Theodor Guttenberg: Nein. Wir wurden in den letzten Jahren bei Wahlen und Abstimmungen immer wieder von größeren Überraschungen heimgesucht. Ich erinnere nur an das Brexit-Votum in Großbritannien. Klassische Meinungsumfrage-Institute liegen oft dramatisch falsch.

Aber dass alle Vorhersagen falsch liegen ...?
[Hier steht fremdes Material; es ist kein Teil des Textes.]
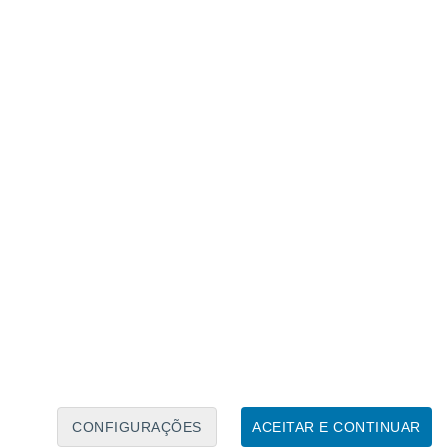
 mostram objetos metálicos se movendo
sando as tecnologias conhecidas, embora as
“nenhum material comprova a origem
ntos históricos
uma gravação feita sobre o Mar
idal parece estar se movendo em alta
ares. Transcrições da missão Gemini 7 e
aos programas espaciais da NASA também
e documentos inclui relatórios
manuais internos sobre possíveis
os aéreos desconhecidos. Alguns
os por décadas por razões de segurança
CONFIGURAÇÕES
ACEITAR E CONTINUAR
Es stimmt schon, trotz der erheblichen Schwierigkeiten, denen sich Hillary Clinton ausgesetzt sieht, denkt man: Es müsste mit dem Teufel zugehen, sollte sie es nicht schaffen. Aber ich bin sehr vorsichtig geworden angesichts der Gespaltenheit der Nation, der Unberechenbarkeit gewisser Wählergruppen.

Sind die USA tatsächlich so polarisiert wie nie, oder ist das eine mediale Aufschaukelung?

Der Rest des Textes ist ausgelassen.